これが普通のギャグアニメなら私も無粋は申しませんけど、人類は衰退しましたは有り体のお約束から一歩先に進んで欲しい気持ちがありますんでね…。まぁ、今回はあくまで導入部分なんで、次回以降どうやって“違い”を見せてくれるかに期待したいです。

それでは最後に、第3話最大の不満点を感情のままに叫ばせていただきたいと思います。こほん。
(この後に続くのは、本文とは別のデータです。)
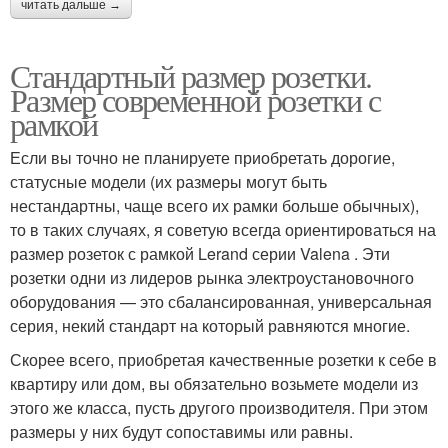
читать дальше →
Стандартный размер розетки.
Размер современной розетки с
рамкой
Если вы точно не планируете приобретать дорогие,
статусные модели (их размеры могут быть
нестандартны, чаще всего их рамки больше обычных),
то в таких случаях, я советую всегда ориентироваться на
размер розеток с рамкой Lerand серии Valena . Эти
розетки одни из лидеров рынка электроустановочного
оборудования — это сбалансированная, универсальная
серия, некий стандарт на который равняются многие.
Скорее всего, приобретая качественные розетки к себе в
квартиру или дом, вы обязательно возьмете модели из
этого же класса, пусть другого производителя. При этом
размеры у них будут сопоставимы или равны.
くぉらぁぁあーー!! 妖精さんがちっっっとも出てこないじゃないか!!! いい加減にしろおおおぉっっ!!!

腐女子どうこうじゃなく、妖精さんが出てこなかったからつまんないっっ!! よもや3話めにして妖精さんの消息がぱったり途絶えるとは思わなかったですよ!! 工場とかコミケとかどーーでもいい! そんな話はあとでいくらでもやればいい!! まずは妖精さんの話からやらんかぁぁーーーーい!!! ぜえぜえ…。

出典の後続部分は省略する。